🤖 AI Summary
Existing 3D indoor datasets prioritize scale over geometric fidelity, limiting reliable evaluation of dense geometric tasks such as novel view synthesis, scene reconstruction, and SLAM. To address this, we propose the first high-accuracy, densely annotated 3D framework tailored for indoor scenes—enabling, for the first time, joint generation of full-scene dense meshes and physically accurate rendered depth maps as ground truth. Our end-to-end annotation pipeline integrates multi-view scanning, joint ICP/PnP pose calibration, differentiable rendering, and semantic-guided mesh completion. We release 11 high-fidelity indoor scenes, each with precise camera poses, complete object-level meshes, and pixel-accurate depth ground truth.

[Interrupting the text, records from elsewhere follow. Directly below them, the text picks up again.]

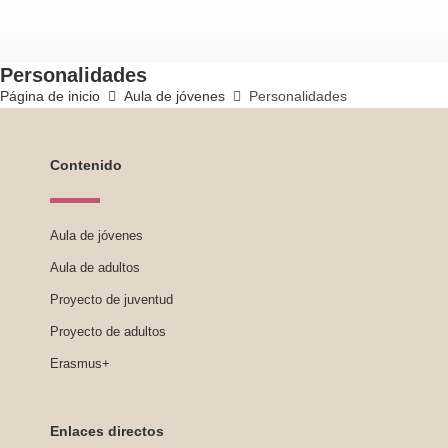
Personalidades
Página de inicio
Aula de jóvenes
Personalidades
Contenido
Aula de jóvenes
Aula de adultos
Proyecto de juventud
Proyecto de adultos
Erasmus+
Enlaces directos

This dataset establishes a new benchmark for reconstruction, SLAM, and 6D object pose estimation, significantly improving the accuracy and reliability of dense geometric evaluation.
📝 Abstract
Traditionally, 3d indoor datasets have generally prioritized scale over ground-truth accuracy in order to obtain improved generalization. However, using these datasets to evaluate dense geometry tasks, such as depth rendering, can be problematic as the meshes of the dataset are often incomplete and may produce wrong ground truth to evaluate the details. In this paper, we propose SCRREAM, a dataset annotation framework that allows annotation of fully dense meshes of objects in the scene and registers camera poses on the real image sequence, which can produce accurate ground truth for both sparse 3D as well as dense 3D tasks. We show the details of the dataset annotation pipeline and showcase four possible variants of datasets that can be obtained from our framework with example scenes, such as indoor reconstruction and SLAM, scene editing&object removal, human reconstruction and 6d pose estimation. Recent pipelines for indoor reconstruction and SLAM serve as new benchmarks. In contrast to previous indoor dataset, our design allows to evaluate dense geometry tasks on eleven sample scenes against accurately rendered ground truth depth maps.